The Market for Performance Rights in Sound Recordings: Bargaining in the Shadow of Compulsory Licensing
57 Pages Posted: 12 Dec 2018
Date Written: November 28, 2018
The music business is, in some respects, more regulated than most other industries. For instance, most countries essentially impose a compulsory license on the owners of rights to sound recordings, requiring them to license the right to broadcast and publicly play their recordings to all who are willing to pay a standard rate. They cannot refuse to license; they cannot do exclusive deals; and, importantly, they cannot set their own prices. Instead, rates are set by courts, regulators, or legislatures rather than markets.
This institutional arrangement is quite unusual. Society usually leaves price setting to the market for good reasons. Regulators and courts simply cannot set “correct” prices, as they have neither the access to information nor the capacity to process it that millions of market participants do collectively. Moreover, non-market pricing violates important non-economic values such as self-determination and autonomy.
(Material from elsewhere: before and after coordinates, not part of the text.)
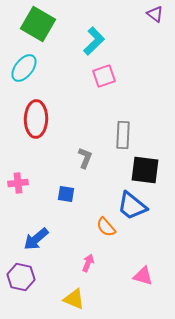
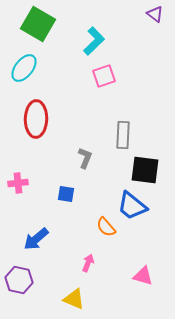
purple hexagon: moved 2 px left, 3 px down
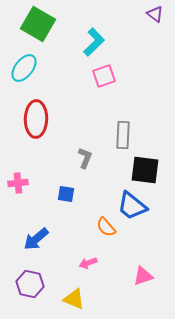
cyan L-shape: moved 1 px down
pink arrow: rotated 132 degrees counterclockwise
pink triangle: rotated 35 degrees counterclockwise
purple hexagon: moved 11 px right, 4 px down
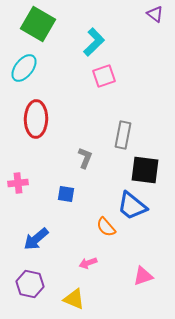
gray rectangle: rotated 8 degrees clockwise
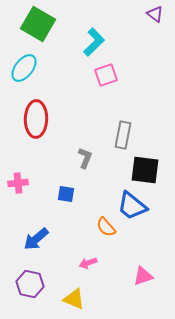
pink square: moved 2 px right, 1 px up
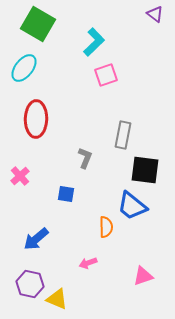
pink cross: moved 2 px right, 7 px up; rotated 36 degrees counterclockwise
orange semicircle: rotated 140 degrees counterclockwise
yellow triangle: moved 17 px left
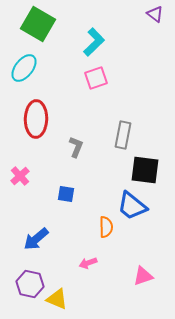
pink square: moved 10 px left, 3 px down
gray L-shape: moved 9 px left, 11 px up
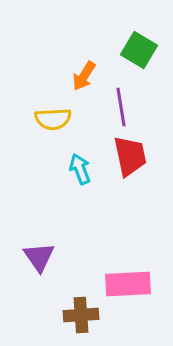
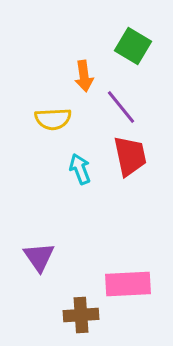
green square: moved 6 px left, 4 px up
orange arrow: rotated 40 degrees counterclockwise
purple line: rotated 30 degrees counterclockwise
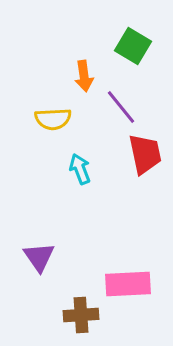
red trapezoid: moved 15 px right, 2 px up
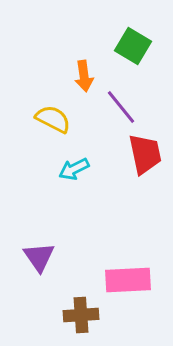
yellow semicircle: rotated 150 degrees counterclockwise
cyan arrow: moved 6 px left; rotated 96 degrees counterclockwise
pink rectangle: moved 4 px up
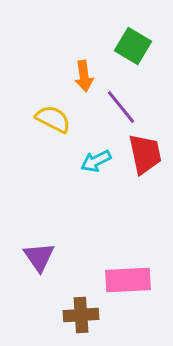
cyan arrow: moved 22 px right, 8 px up
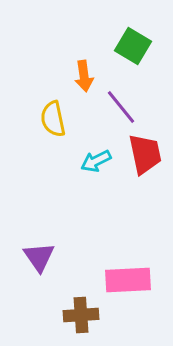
yellow semicircle: rotated 129 degrees counterclockwise
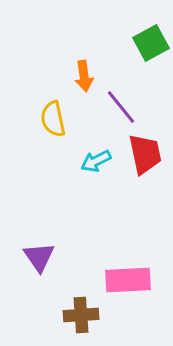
green square: moved 18 px right, 3 px up; rotated 30 degrees clockwise
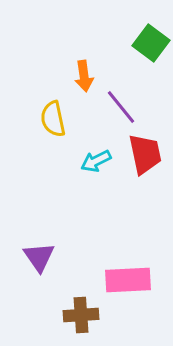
green square: rotated 24 degrees counterclockwise
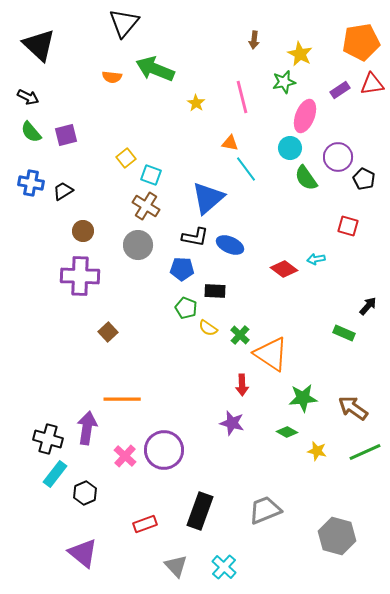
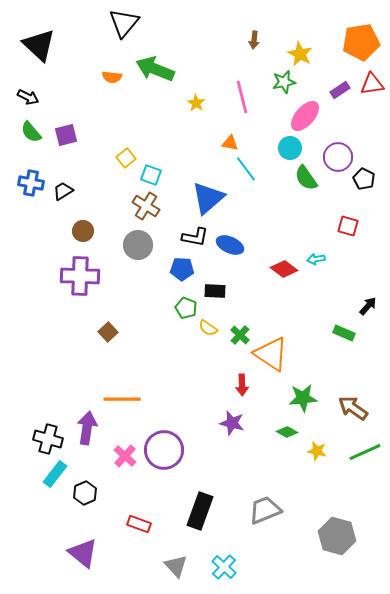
pink ellipse at (305, 116): rotated 20 degrees clockwise
red rectangle at (145, 524): moved 6 px left; rotated 40 degrees clockwise
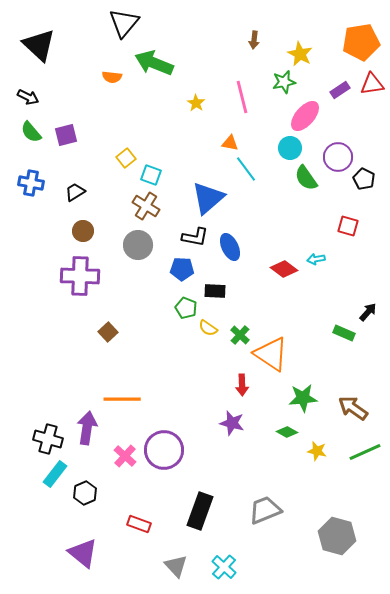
green arrow at (155, 69): moved 1 px left, 6 px up
black trapezoid at (63, 191): moved 12 px right, 1 px down
blue ellipse at (230, 245): moved 2 px down; rotated 40 degrees clockwise
black arrow at (368, 306): moved 6 px down
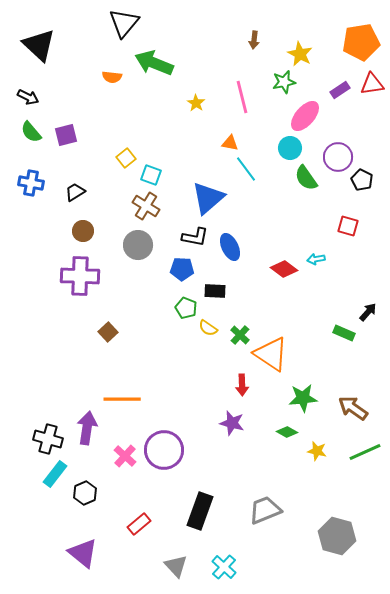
black pentagon at (364, 179): moved 2 px left, 1 px down
red rectangle at (139, 524): rotated 60 degrees counterclockwise
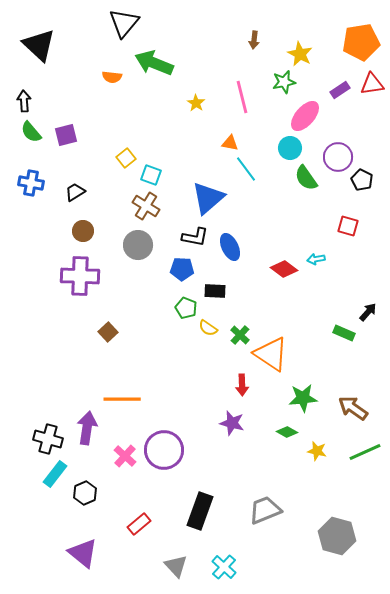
black arrow at (28, 97): moved 4 px left, 4 px down; rotated 120 degrees counterclockwise
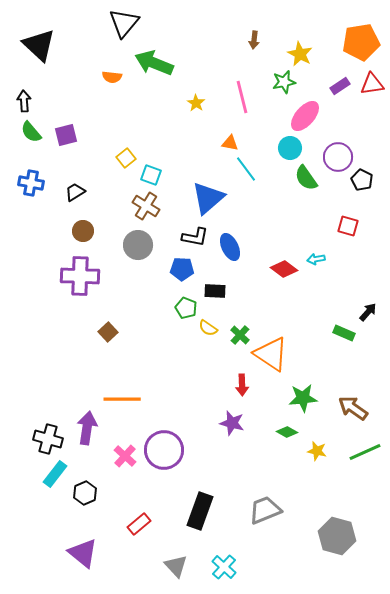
purple rectangle at (340, 90): moved 4 px up
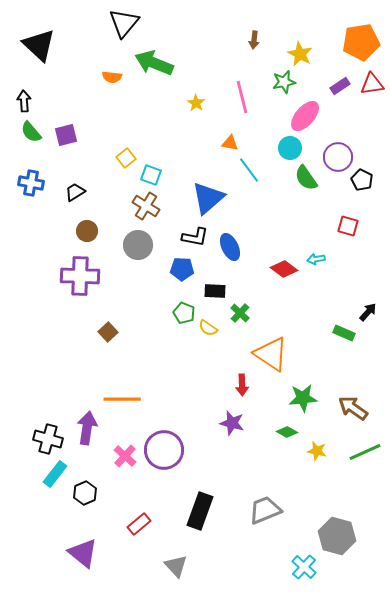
cyan line at (246, 169): moved 3 px right, 1 px down
brown circle at (83, 231): moved 4 px right
green pentagon at (186, 308): moved 2 px left, 5 px down
green cross at (240, 335): moved 22 px up
cyan cross at (224, 567): moved 80 px right
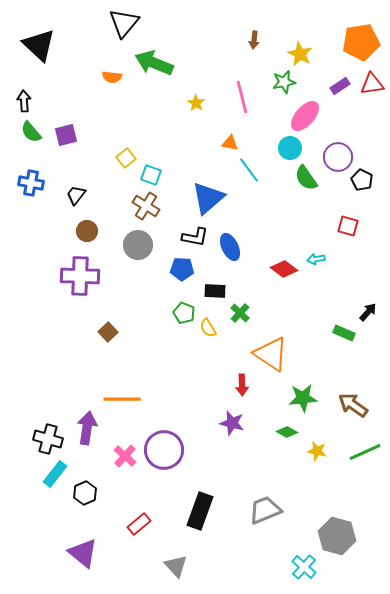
black trapezoid at (75, 192): moved 1 px right, 3 px down; rotated 20 degrees counterclockwise
yellow semicircle at (208, 328): rotated 24 degrees clockwise
brown arrow at (353, 408): moved 3 px up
The imposition of remuneration-only rules has profoundly distorted the market for performance licenses for sound recordings. Drawing and applying new insights from the literature on Standard Essential Patents, this article explains the ways in which remuneration-only rules skew bargaining power in favor of licensees, suppress rates, ignore market conditions, and deprive consumers of choice and diversity in the market for music. It concludes with policy suggestions to ameliorate these distortions.